Medical experts have called on the federal government to provide access to free drugs and improved blood banking services to ensure proper care for people with sickle cell anaemia.
A haematologist with the Benue State University Teaching Hospital, BSUTH, Dr Ify Okolie, made this call while speaking with the Abuja Inquirer at an event, organized by the department of Haematology in conjunction with Paediatric department of BSUTH, to mark the 2022 World Sickle Cell Day.
Dr Okolie who noted that those living with sickle cell anaemia are on several routine drugs said, “Let our sickle cell patients have their drugs for free. That is one of the cries we are having. Let them know that they can walk into any government establishment or anywhere they choose, be it private hospitals, let them know they can access these drugs for free.

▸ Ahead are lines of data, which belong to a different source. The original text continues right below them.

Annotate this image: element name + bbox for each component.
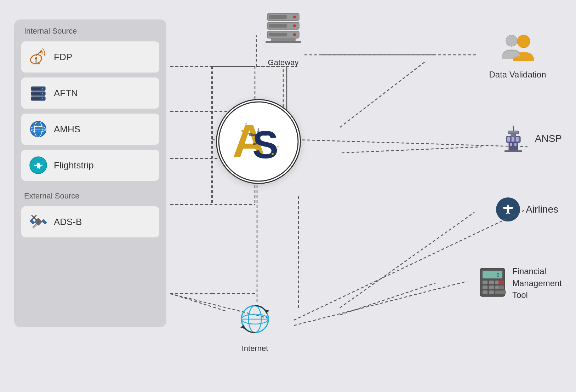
- internal-sources-list: FDP AFTN: [21, 41, 159, 181]
- svg-rect-93: [514, 143, 517, 146]
- svg-rect-49: [41, 219, 47, 225]
- gateway-label: Gateway: [268, 58, 299, 67]
- svg-rect-64: [266, 41, 301, 43]
- svg-rect-40: [33, 98, 40, 99]
- svg-rect-86: [516, 137, 519, 142]
- flightstrip-label: Flightstrip: [54, 160, 94, 171]
- airplane-circle-icon: [29, 156, 47, 174]
- external-source-label: External Source: [21, 191, 159, 201]
- aftn-item: AFTN: [21, 77, 159, 109]
- ansp-label: ANSP: [535, 133, 562, 144]
- sources-panel: Internal Source: [14, 19, 166, 327]
- satellite-cross-icon: [29, 213, 47, 231]
- ads-b-item: ADS-B: [21, 206, 159, 237]
- aftn-label: AFTN: [54, 88, 78, 99]
- svg-rect-102: [483, 286, 487, 289]
- diagram-container: Internal Source: [0, 0, 576, 392]
- svg-point-59: [293, 24, 296, 27]
- data-validation-node: Data Validation: [479, 34, 557, 80]
- people-icon: [495, 34, 541, 67]
- svg-point-81: [506, 35, 517, 46]
- svg-point-68: [241, 130, 244, 132]
- svg-line-121: [294, 281, 467, 325]
- svg-rect-108: [495, 290, 506, 294]
- svg-rect-58: [269, 24, 287, 28]
- svg-point-72: [238, 150, 240, 151]
- svg-point-71: [277, 146, 279, 148]
- svg-rect-63: [271, 38, 296, 41]
- amhs-item: AMHS: [21, 114, 159, 145]
- airlines-label: Airlines: [526, 204, 558, 215]
- svg-line-23: [340, 212, 474, 308]
- svg-rect-38: [33, 88, 40, 90]
- satellite-dish-icon: [29, 48, 47, 66]
- svg-rect-55: [269, 15, 287, 19]
- svg-point-31: [35, 57, 37, 59]
- svg-rect-106: [483, 290, 487, 294]
- internal-source-label: Internal Source: [21, 27, 159, 36]
- svg-rect-99: [489, 281, 494, 284]
- financial-label: FinancialManagementTool: [512, 265, 562, 301]
- svg-point-62: [293, 33, 296, 36]
- svg-rect-61: [269, 33, 287, 36]
- external-sources-list: ADS-B: [21, 206, 159, 237]
- svg-point-90: [513, 126, 514, 127]
- svg-rect-85: [512, 137, 514, 142]
- svg-rect-39: [33, 93, 40, 94]
- calculator-icon: 0: [478, 266, 507, 300]
- internet-node: Internet: [235, 301, 274, 353]
- svg-rect-82: [509, 142, 518, 151]
- svg-rect-101: [498, 281, 504, 284]
- svg-rect-103: [489, 286, 494, 289]
- svg-line-122: [171, 294, 227, 311]
- svg-line-19: [340, 62, 425, 127]
- gateway-node: Gateway: [262, 10, 304, 67]
- server-icon: [29, 84, 47, 102]
- svg-line-21: [342, 147, 481, 153]
- ansp-node: ANSP: [497, 124, 562, 154]
- as-logo-circle: A S: [216, 99, 301, 184]
- fdp-label: FDP: [54, 52, 72, 63]
- amhs-label: AMHS: [54, 124, 80, 135]
- financial-node: 0 FinancialManagementTool: [478, 265, 562, 301]
- svg-text:0: 0: [496, 272, 499, 278]
- svg-point-36: [42, 93, 43, 94]
- airlines-node: Airlines: [496, 197, 558, 221]
- svg-point-37: [42, 98, 43, 99]
- svg-rect-105: [498, 286, 504, 289]
- svg-line-24: [340, 283, 435, 315]
- airlines-circle-icon: [496, 197, 520, 221]
- internet-label: Internet: [242, 344, 268, 353]
- svg-rect-92: [510, 143, 512, 146]
- svg-point-28: [40, 51, 42, 53]
- gateway-server-icon: [262, 10, 304, 54]
- flightstrip-item: Flightstrip: [21, 150, 159, 181]
- globe-icon: [29, 120, 47, 138]
- svg-rect-98: [483, 281, 487, 284]
- svg-point-70: [272, 153, 274, 155]
- data-validation-label: Data Validation: [489, 70, 546, 80]
- svg-point-80: [517, 35, 530, 48]
- internet-icon: [235, 301, 274, 341]
- fdp-item: FDP: [21, 41, 159, 73]
- svg-rect-84: [507, 137, 510, 142]
- svg-rect-107: [489, 290, 494, 294]
- svg-point-69: [245, 123, 247, 125]
- svg-point-56: [293, 16, 296, 18]
- svg-line-117: [297, 140, 527, 147]
- ads-b-label: ADS-B: [54, 217, 82, 227]
- svg-rect-88: [508, 131, 519, 134]
- tower-icon: [497, 124, 529, 154]
- svg-rect-91: [504, 150, 522, 152]
- svg-text:S: S: [252, 123, 278, 166]
- svg-point-35: [42, 88, 43, 90]
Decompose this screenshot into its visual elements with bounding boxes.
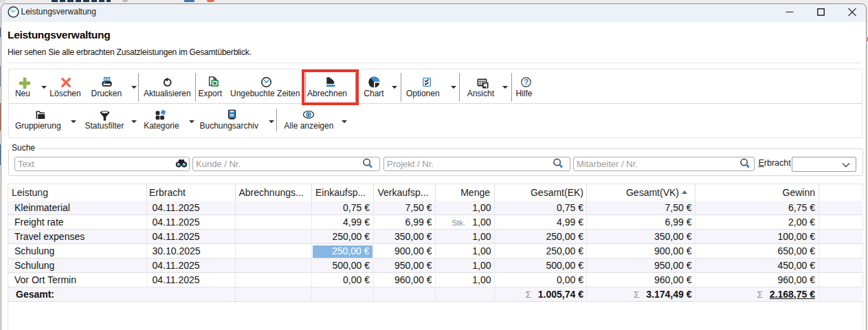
svg-text:?: ? xyxy=(524,78,528,86)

“Our sicklers are on what we call routine drugs; they are on folic acid, they are on anti malaria drugs. Most of them now are on hydroxy urea, a new drug that is working wonders amongst them. Those drugs are not free. We want government to make them free.
“We want them to also improve our blood banking services. Our patients come down with emergencies and some times, our resuscitating material is blood. so we want them to have access to free and safe blood.”
Dr Okolie who also lamented that some people don’t know they have sickle cell until they start manifesting the disease urged government to also consider providing new born screening facilities for early detection and care.
“Outside, some countries have a policy where every new born is tested for haemoglobin SS, especially those born to people with sickle cell, and those with haemoglobin SS, as young as new borns, are enrolled into sickle cell care programme so that you don’t wait for them to start manifesting the disease.
“Once they start manifesting the disease, it means something has gone wrong. So its better to catch them young with the use of new born screening facilities and ensure that from infancy, they get better medical attention.”
She blamed ignorance, non compliance to medical advice as being responsible for most of the deaths recorded over the years on those living with sickle cell disease saying the department intends to partner with government agencies, development partners, Non Governmental Organizations, NGOs and individuals to sensitive people in schools, villages among other places.
While encouraging those living with the condition to always consult their doctors and adhere strictly to advice she said “We believe that the more we train, educate and teach them, people will behave better and the outcomes will be better.
“Before now, you just feel that most sickle are born to die, so they shouldn’t have purposes, pursuits or plans. Sickle cell is not a death sentence and its not an excuse not to aspire to much in life.”
Earlier, delivering a lecture titled, “Sickle Cell Disorder: The Importance of Self Care,” a consultant haematologist, Professor Olusayo Alao, advised those living with the condition to prioritizes self care by adhering to rules given to them by their doctors.
According to him, they must visit the paediatrician or haematologist regularly, ensure compliance with routine drugs, they must eat healthy food, reduce stress and observe hand washing hygiene to prevent infections.